Gleaming white and pastel exhibit booths towered around us at the American Academy of Pediatrics conference. Each one glittered with chrome details, well-positioned spotlights, elegant modern furniture, plush silvery carpets and massive photos of cherubic babies and freckle-faced kids. It was like walking down 5th Avenue at night if it had been taken over by pharmaceutical companies and children’s hospitals.

Fresh produce was the star

Then there was our booth. It had plain wooden shelving, a butcher block counter and a cornucopia of fresh fruits and vegetables, like kale, eggplant, imperfect apples, pumpkins, bananas, hefty carrots still a bit dirty from the farm, all spilling out in an exuberant, bountiful mess. We had not planned for carpeting but the cement floor seemed appropriately like a grocery store. All in all, the Food Pharmacy booth was a mix of farmers market and a family-friendly kitchen.

The Food Pharmacy booth

Designers at IDEO had created the booth with our collaborators — led by Supervisor Wilma Chan and her “ALL IN” Alameda County initiative to end poverty and UCSF Benioff Children’s Hospital Oakland along with Alameda County Public Health Department, Alameda County Community Food Bank and Dig Deep Farms. Their Food as Medicine Initiative represents a collaboration that is reframing how food and healthcare systems can work together to foster healthy communities. The Initiative also aims to engage policymakers and taxpayers around this important work.

Supervisor Wilma Chan and her ALL IN team staffing the booth

As a group, we are working to transform primary care through Food Pharmacies, enabling doctors to prescribe food as medicine and reimagining nutrition education with hands-on learning and access to healthy food.

We operate with the understanding that access to healthy food and positive food behaviors can fundamentally change children’s lives.
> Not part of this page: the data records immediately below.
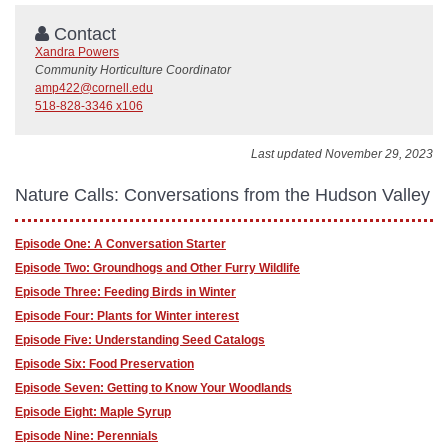
Contact
Xandra Powers
Community Horticulture Coordinator
amp422@cornell.edu
518-828-3346 x106
Last updated November 29, 2023
Nature Calls: Conversations from the Hudson Valley
Episode One: A Conversation Starter
Episode Two: Groundhogs and Other Furry Wildlife
Episode Three: Feeding Birds in Winter
Episode Four: Plants for Winter interest
Episode Five: Understanding Seed Catalogs
Episode Six: Food Preservation
Episode Seven: Getting to Know Your Woodlands
Episode Eight: Maple Syrup
Episode Nine: Perennials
The Food as Medicine Initiative is already in effect through a pilot program with 100 families in Alameda County with children who are facing diabetes. Our goal was to create a booth that would capture the essence of a Food Pharmacy and inspire others to bring the concept home to their healthcare systems.

Over the course of three days, pediatricians and policy makers, drug reps and hospital administrators came to check out our Food Pharmacy booth. They wanted to know what it was and how it could work. How could they launch one in their community or clinic? They shared stories of interventions and studies they were doing or wanted to do. And they told us how important this effort was.

In a sea of highly polished marketing, our booth was built on the principles of human-centered design. In that context, our message was made abundantly clear: Health care must meet people where they are. If food access and cooking skills are what people need to reach their health goals, then that’s what we need to create.

The booth represented our vision of a place where people could try new, healthy foods; learn hands-on cooking skills using nothing more than a microwave or a hotplate; get tips on how to update Grandma’s beloved pozole recipe or her meat lasagna or collard greens.

We wanted them to leave with bags of free groceries, the know-how to make it taste delicious, and the realization that all this is part of their therapeutic care plan.

It’s not about handing out free food; it’s about building healthy practices and making sure everyone has access to healthy food. We can do this by building creative partnerships with healthcare, food advocates, and policymakers. Let’s start talking about food as medicine.